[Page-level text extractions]
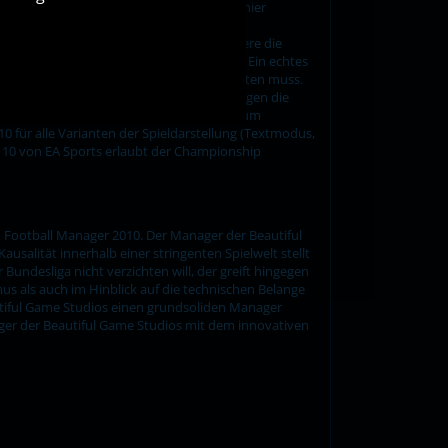
glaubwürdige Spielszenen. Allerdings ist hier
 Referenz bleibt. Insbesondere fallen im
Ball ins Aus laufen. Zudem sind insbesondere die
u einem sicheren Torerfolg führen würde. Ein echtes
riginalgetreue Wettbewerbsnamen verzichten muss.
Außerdem fehlen in einer Vielzahl von Ligen die
ellt entsprechend erweiterte Datensätze zum
für alle Varianten der Spieldarstellung (Textmodus,
r 10 von EA Sports erlaubt der Championship
 Football Manager 2010. Der Manager der Beautiful
alität innerhalb einer stringenten Spielwelt stellt
undesliga nicht verzichten will, der greift hingegen
s als auch im Hinblick auf die technischen Belange
autiful Game Studios einen grundsoliden Manager
ger der Beautiful Game Studios mit dem innovativen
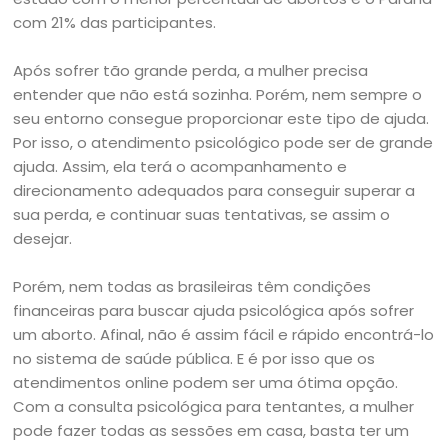
com 21% das participantes.
Após sofrer tão grande perda, a mulher precisa
entender que não está sozinha. Porém, nem sempre o
seu entorno consegue proporcionar este tipo de ajuda.
Por isso, o atendimento psicológico pode ser de grande
ajuda. Assim, ela terá o acompanhamento e
direcionamento adequados para conseguir superar a
sua perda, e continuar suas tentativas, se assim o
desejar.
Porém, nem todas as brasileiras têm condições
financeiras para buscar ajuda psicológica após sofrer
um aborto. Afinal, não é assim fácil e rápido encontrá-lo
no sistema de saúde pública. E é por isso que os
atendimentos online podem ser uma ótima opção.
Com a consulta psicológica para tentantes, a mulher
pode fazer todas as sessões em casa, basta ter um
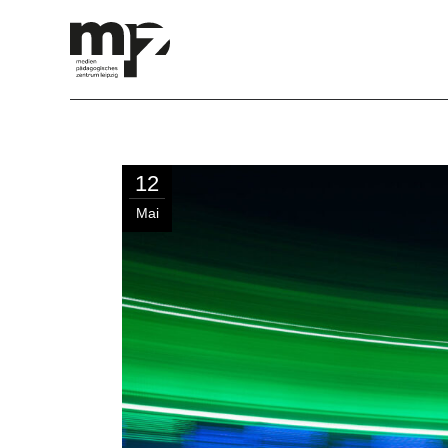
12
Mai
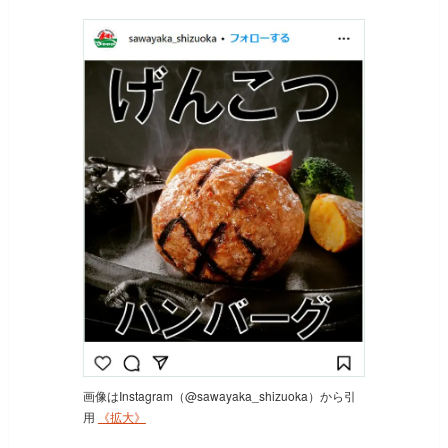
画像はInstagram（@sawayaka_shizuoka）から引
用
《拡大》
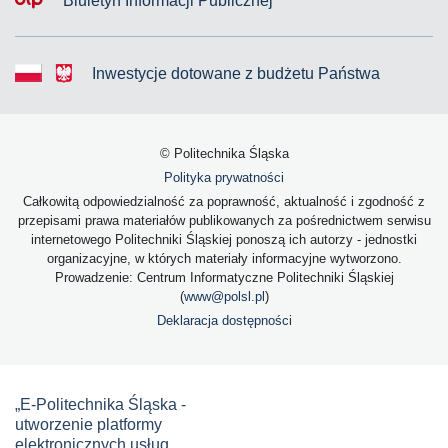
Biuletyn Informacji Publicznej
Inwestycje dotowane z budżetu Państwa
© Politechnika Śląska
Polityka prywatności
Całkowitą odpowiedzialność za poprawność, aktualność i zgodność z
przepisami prawa materiałów publikowanych za pośrednictwem serwisu
internetowego Politechniki Śląskiej ponoszą ich autorzy - jednostki
organizacyjne, w których materiały informacyjne wytworzono.
Prowadzenie: Centrum Informatyczne Politechniki Śląskiej
(
www@polsl.pl
)
Deklaracja dostępności
„E-Politechnika Śląska -
utworzenie platformy
elektronicznych usług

Task statement: Look above for the line with "riginalgetreue Wettbewerbsnamen verzichten" and the line with "um aborto. Afinal, não", then copy them and all lines in between exactly as written, and only those, without any pictures.

Task solution:
riginalgetreue Wettbewerbsnamen verzichten muss.
Außerdem fehlen in einer Vielzahl von Ligen die
ellt entsprechend erweiterte Datensätze zum
für alle Varianten der Spieldarstellung (Textmodus,
r 10 von EA Sports erlaubt der Championship
 Football Manager 2010. Der Manager der Beautiful
alität innerhalb einer stringenten Spielwelt stellt
undesliga nicht verzichten will, der greift hingegen
s als auch im Hinblick auf die technischen Belange
autiful Game Studios einen grundsoliden Manager
ger der Beautiful Game Studios mit dem innovativen
com 21% das participantes.
Após sofrer tão grande perda, a mulher precisa
entender que não está sozinha. Porém, nem sempre o
seu entorno consegue proporcionar este tipo de ajuda.
Por isso, o atendimento psicológico pode ser de grande
ajuda. Assim, ela terá o acompanhamento e
direcionamento adequados para conseguir superar a
sua perda, e continuar suas tentativas, se assim o
desejar.
Porém, nem todas as brasileiras têm condições
financeiras para buscar ajuda psicológica após sofrer
um aborto. Afinal, não é assim fácil e rápido encontrá-lo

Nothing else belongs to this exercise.